ISTURISA (osilodrostat)

Key points

Favourable opinion for reimbursement in the treatment of endogenous Cushing's syndrome in adults.

What therapeutic improvement?

Therapeutic improvement in the same way as the other medicinal products containing ketoconazole and metyrapone available for treatment of the condition.

Role in the care pathway?

Treatments should be discussed in the context of a multidisciplinary care approach, based on the diagnosis, the impact of the disease and comorbidities.

The first-line treatment in Cushing’s syndrome consists of surgical excision if the tumour is clearly defined.

But if surgery fails, non-medicinal treatments may be envisaged, such as: revision surgery, pituitary gland radiotherapy, bilateral adrenalectomy. In Cushing’s syndrome, medicinal treatments containing ketoconazole or metyrapone are a postoperative option in the event of persistent hypercortisolism, in the event of recurrences or a high surgical risk, or if surgery is impossible.

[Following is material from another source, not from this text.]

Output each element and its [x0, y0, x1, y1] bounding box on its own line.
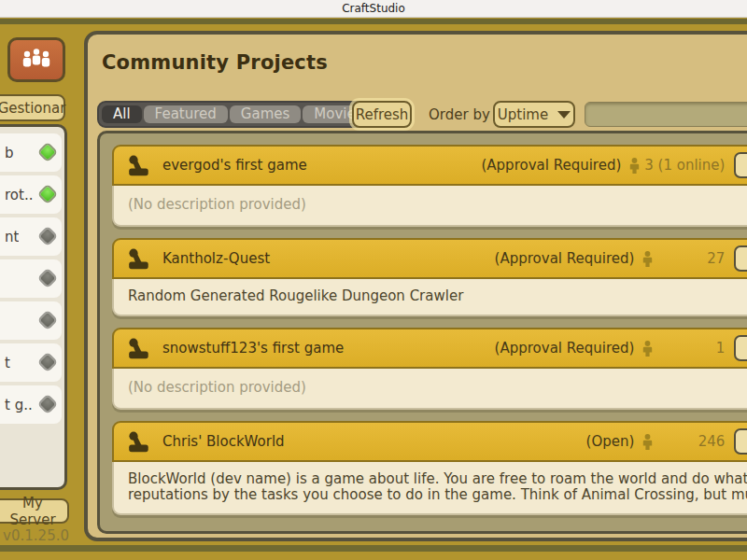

The medicinal treatments currently used in endogenous Cushing’s syndrome are aimed at controlling biochemical and clinical hypercortisolism. They can be categorised based on their target, mainly pituitary or adrenal, bearing in mind that those acting on the pituitary gland are reserved for use in Cushing’s disease, whereas medicinal products acting on the adrenal glands may be used in all the indications. According to the experts, their combination may be useful in the event of severe hypercortisolism.

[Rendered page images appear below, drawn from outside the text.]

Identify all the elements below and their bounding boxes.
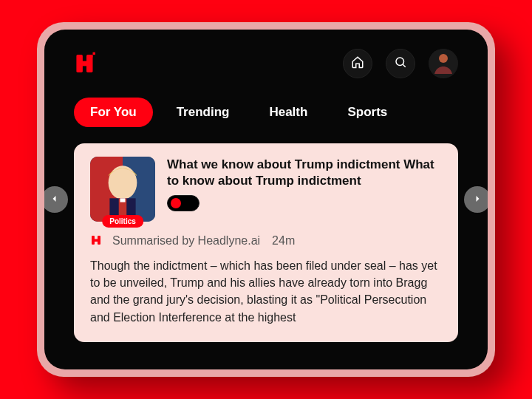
prev-article-button[interactable] <box>44 186 68 213</box>
svg-rect-3 <box>93 52 95 55</box>
source-logo-icon <box>90 233 105 248</box>
svg-line-6 <box>403 64 406 67</box>
search-icon <box>394 55 407 72</box>
tab-for-you[interactable]: For You <box>74 98 153 127</box>
time-ago: 24m <box>272 234 295 248</box>
source-line: Summarised by Headlyne.ai <box>112 234 260 248</box>
tab-sports[interactable]: Sports <box>331 98 403 127</box>
toggle-knob-icon <box>171 198 181 208</box>
category-tabs: For You Trending Health Sports <box>74 98 458 127</box>
avatar-icon <box>429 49 458 78</box>
svg-point-8 <box>439 54 448 63</box>
chevron-left-icon <box>50 193 59 206</box>
svg-rect-2 <box>81 61 89 66</box>
article-headline: What we know about Trump indictment What… <box>167 157 442 189</box>
article-card[interactable]: Politics What we know about Trump indict… <box>74 143 458 342</box>
next-article-button[interactable] <box>464 186 488 213</box>
search-button[interactable] <box>386 49 415 78</box>
home-icon <box>351 55 364 72</box>
chevron-right-icon <box>473 193 482 206</box>
svg-point-5 <box>396 58 404 66</box>
tab-trending[interactable]: Trending <box>160 98 246 127</box>
article-body: Though the indictment – which has been f… <box>90 257 442 326</box>
app-screen: For You Trending Health Sports <box>44 30 488 369</box>
article-thumbnail: Politics <box>90 157 155 222</box>
tab-health[interactable]: Health <box>253 98 324 127</box>
svg-rect-18 <box>94 239 99 242</box>
svg-point-12 <box>109 166 137 200</box>
app-logo[interactable] <box>74 51 99 76</box>
profile-avatar[interactable] <box>429 49 458 78</box>
home-button[interactable] <box>343 49 372 78</box>
sentiment-toggle[interactable] <box>167 195 200 211</box>
category-badge: Politics <box>102 215 143 228</box>
svg-rect-15 <box>120 198 125 202</box>
svg-rect-4 <box>90 55 92 57</box>
top-bar <box>74 49 458 78</box>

Medicinal products with a pituitary action are:

• Pasireotide (SIGNIFOR), which has an MA only in the treatment of adult patients with Cushing's disease for whom surgery is not an option or for whom surgery has failed.
• Cabergoline, a dopaminergic analogue, which appears to reduce ACTH (adrenocorticotrophin) secretion, but which is used off-label, in the absence of a controlled study (the available studies are conducted with small sample sizes and over the short term).

The following medicinal products with an adrenal action (blocking of the adrenal enzymes involved in cortisol secretion) are indicated in Cushing’s syndrome. The Transparency Committee considered that they were alternatives in the care pathway in patients for whom surgery is not an option or for whom surgery has failed, or in severe forms of hypercortisolism. Their prescription requires the opinion of a multidisciplinary team specialised in the management of endogenous Cushing’s syndrome.

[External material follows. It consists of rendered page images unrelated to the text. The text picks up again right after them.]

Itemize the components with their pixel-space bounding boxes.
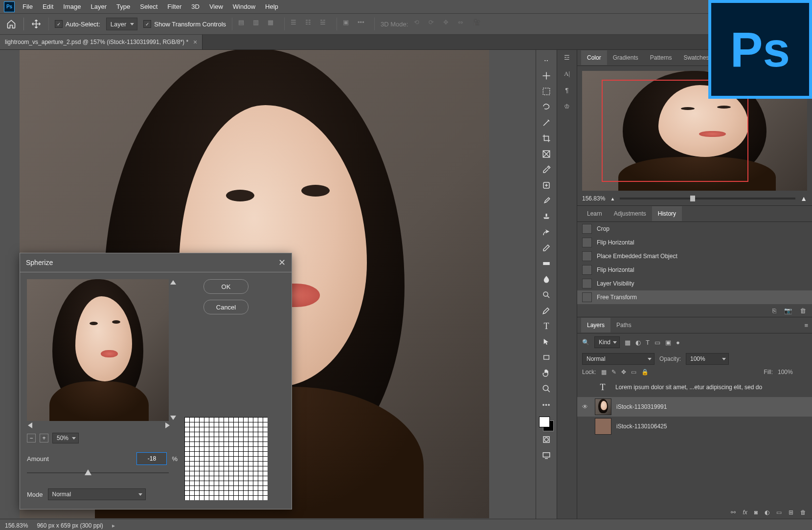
menu-layer[interactable]: Layer bbox=[86, 1, 112, 12]
status-menu-icon[interactable]: ▸ bbox=[112, 522, 115, 529]
nav-zoom-in-icon[interactable]: ▲ bbox=[800, 195, 807, 202]
crop-tool[interactable] bbox=[539, 131, 554, 146]
adjustment-layer-icon[interactable]: ◐ bbox=[765, 509, 769, 516]
zoom-in-button[interactable]: + bbox=[40, 434, 48, 442]
blend-mode-dropdown[interactable]: Normal bbox=[582, 353, 654, 365]
panel-grip-icon[interactable]: ·· bbox=[539, 53, 554, 67]
align-center-icon[interactable]: ▥ bbox=[253, 19, 264, 29]
menu-select[interactable]: Select bbox=[135, 1, 162, 12]
menu-image[interactable]: Image bbox=[58, 1, 86, 12]
blur-tool[interactable] bbox=[539, 272, 554, 287]
history-item[interactable]: Free Transform bbox=[577, 290, 812, 304]
layer-row[interactable]: iStock-1130106425 bbox=[577, 417, 812, 436]
move-tool[interactable] bbox=[539, 68, 554, 83]
layer-row[interactable]: T Lorem ipsum dolor sit amet, ...etur ad… bbox=[577, 377, 812, 397]
lock-image-icon[interactable]: ✎ bbox=[611, 369, 616, 375]
opacity-input[interactable]: 100% bbox=[686, 353, 729, 365]
canvas-area[interactable]: Spherize ✕ bbox=[0, 50, 536, 519]
distribute-space-icon[interactable]: ☱ bbox=[320, 19, 331, 29]
healing-brush-tool[interactable] bbox=[539, 178, 554, 193]
layer-group-icon[interactable]: ▭ bbox=[776, 509, 782, 516]
lock-transparency-icon[interactable]: ▦ bbox=[601, 369, 607, 375]
scroll-down-icon[interactable] bbox=[170, 416, 176, 420]
layer-thumbnail[interactable] bbox=[595, 398, 611, 415]
brush-tool[interactable] bbox=[539, 194, 554, 208]
cancel-button[interactable]: Cancel bbox=[203, 300, 248, 314]
align-left-icon[interactable]: ▤ bbox=[238, 19, 249, 29]
layer-mask-icon[interactable]: ◙ bbox=[754, 509, 758, 516]
menu-file[interactable]: File bbox=[18, 1, 38, 12]
visibility-toggle[interactable]: 👁 bbox=[582, 403, 590, 410]
magic-wand-tool[interactable] bbox=[539, 115, 554, 130]
foreground-color-swatch[interactable] bbox=[539, 417, 550, 427]
tab-layers[interactable]: Layers bbox=[581, 318, 610, 332]
edit-toolbar-icon[interactable]: ••• bbox=[539, 397, 554, 412]
quick-mask-icon[interactable] bbox=[539, 432, 554, 447]
pen-tool[interactable] bbox=[539, 303, 554, 318]
filter-smart-icon[interactable]: ▣ bbox=[665, 339, 671, 346]
history-item[interactable]: Layer Visibility bbox=[577, 277, 812, 290]
scroll-left-icon[interactable] bbox=[28, 422, 32, 428]
scroll-right-icon[interactable] bbox=[165, 422, 170, 428]
zoom-tool[interactable] bbox=[539, 381, 554, 396]
rectangle-tool[interactable] bbox=[539, 350, 554, 365]
ok-button[interactable]: OK bbox=[203, 279, 248, 294]
panel-menu-icon[interactable]: ≡ bbox=[804, 322, 808, 329]
color-swatches[interactable] bbox=[539, 417, 554, 431]
align-extra-icon[interactable]: ▣ bbox=[343, 19, 354, 29]
history-item[interactable]: Place Embedded Smart Object bbox=[577, 249, 812, 263]
character-panel-icon[interactable]: A| bbox=[564, 70, 570, 78]
history-item[interactable]: Crop bbox=[577, 222, 812, 236]
scroll-up-icon[interactable] bbox=[170, 280, 176, 285]
layer-thumbnail[interactable] bbox=[595, 418, 611, 435]
filter-pixel-icon[interactable]: ▦ bbox=[625, 339, 631, 346]
tab-learn[interactable]: Learn bbox=[581, 206, 608, 221]
delete-state-icon[interactable]: 🗑 bbox=[800, 307, 806, 314]
more-options-icon[interactable]: ••• bbox=[358, 19, 368, 29]
menu-window[interactable]: Window bbox=[228, 1, 260, 12]
tab-paths[interactable]: Paths bbox=[610, 318, 637, 332]
marquee-tool[interactable] bbox=[539, 84, 554, 99]
menu-3d[interactable]: 3D bbox=[186, 1, 204, 12]
navigator-zoom-slider[interactable] bbox=[620, 198, 795, 199]
lock-all-icon[interactable]: 🔒 bbox=[641, 369, 649, 375]
filter-toggle-icon[interactable]: ● bbox=[676, 339, 680, 346]
eraser-tool[interactable] bbox=[539, 241, 554, 255]
status-dimensions[interactable]: 960 px x 659 px (300 ppi) bbox=[37, 522, 103, 529]
layer-row[interactable]: 👁 iStock-1130319991 bbox=[577, 397, 812, 417]
new-document-from-state-icon[interactable]: ⎘ bbox=[772, 307, 776, 314]
tab-history[interactable]: History bbox=[652, 206, 682, 221]
history-item[interactable]: Flip Horizontal bbox=[577, 236, 812, 249]
lasso-tool[interactable] bbox=[539, 100, 554, 114]
menu-filter[interactable]: Filter bbox=[162, 1, 186, 12]
filter-shape-icon[interactable]: ▭ bbox=[654, 339, 660, 346]
gradient-tool[interactable] bbox=[539, 256, 554, 271]
dialog-preview[interactable] bbox=[27, 279, 169, 421]
preview-vscroll[interactable] bbox=[169, 279, 178, 421]
new-layer-icon[interactable]: ⊞ bbox=[789, 509, 793, 516]
screen-mode-icon[interactable] bbox=[539, 448, 554, 463]
properties-panel-icon[interactable]: ☲ bbox=[564, 54, 570, 61]
mode-dropdown[interactable]: Normal bbox=[48, 488, 146, 500]
show-transform-checkbox[interactable]: ✓ Show Transform Controls bbox=[143, 20, 226, 28]
filter-adjust-icon[interactable]: ◐ bbox=[635, 339, 641, 346]
distribute-v-icon[interactable]: ☷ bbox=[305, 19, 316, 29]
close-tab-icon[interactable]: × bbox=[193, 38, 197, 46]
tab-patterns[interactable]: Patterns bbox=[644, 50, 678, 65]
history-item[interactable]: Flip Horizontal bbox=[577, 263, 812, 277]
document-tab[interactable]: lightroom_vs_aperture_2.psd @ 157% (iSto… bbox=[0, 35, 203, 49]
clone-stamp-tool[interactable] bbox=[539, 209, 554, 224]
tab-adjustments[interactable]: Adjustments bbox=[608, 206, 652, 221]
align-right-icon[interactable]: ▦ bbox=[268, 19, 278, 29]
glyphs-panel-icon[interactable]: ♔ bbox=[564, 103, 570, 110]
eyedropper-tool[interactable] bbox=[539, 162, 554, 177]
menu-help[interactable]: Help bbox=[260, 1, 283, 12]
amount-slider[interactable] bbox=[27, 468, 169, 478]
new-snapshot-icon[interactable]: 📷 bbox=[784, 307, 792, 314]
menu-edit[interactable]: Edit bbox=[38, 1, 58, 12]
link-layers-icon[interactable]: ⚯ bbox=[731, 509, 736, 516]
delete-layer-icon[interactable]: 🗑 bbox=[800, 509, 806, 516]
hand-tool[interactable] bbox=[539, 366, 554, 380]
type-tool[interactable]: T bbox=[539, 319, 554, 333]
path-selection-tool[interactable] bbox=[539, 334, 554, 349]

• Metyrapone, an enzyme inhibitor specific to 11β hydroxylase (enzyme essential for the synthesis of cortisol in the adrenal gland) has a short action onset. Used over the long term, this proprietary medicinal product can cause signs of hyperandrogenism in women.
• Mitotane (LYSODREN) is indicated in the symptomatic treatment of advanced adrenal cortical carcinoma (ACC). Its associated adverse effects (neurological effects, hypercholesterolemia and hypouricemia, in particular) limit its use.
• Ketoconazole, a steroidogenesis inhibitor, has a short action onset. The prescription of ketoconazole requires regular and frequent monitoring of liver enzyme levels due to a hepatotoxic risk. Despite its hepatotoxic risk and according to expert opinion, ketoconazole appears to be better tolerated than metyrapone and mitotane, in particular. In Cushing’s disease, a risk of treatment resistance may be expected in the medium term, due to the reduction in cortisol, leading to a reactive increase in ACTH (adrenocorticotrophin).

Role of ISTURISA (osilodrostat) in the care pathway

Considering:

• demonstration of the superiority of osilodrostat versus placebo:

     * in patients predominantly with Cushing’s disease in whom surgery has failed,

     * on a biological endpoint (mUFC) and in the short term, but in a context of a slow-progressing and polymorphous disease, making this an acceptable efficacy endpoint,

• its safety profile, including long-term uncertainties and the identified risk in the Risk Management Plan concerning QT prolongation,

ISTURISA (osilodrostat) is an additional treatment option in endogenous Cushing’s syndrome, in the same way as medicinal products containing ketoconazole or metyrapone, in patients for whom surgery is not an option or for whom surgery has failed, or in severe forms of hypercortisolism.

There is no comparative data versus the other medicinal products available in the treatment of Cushing’s syndrome, meaning that the drug cannot be positioned compared to these.

The choice between these medicinal products should be made in view of the level of evidence of the data available, the safety profile, and the patient’s characteristics and preferences.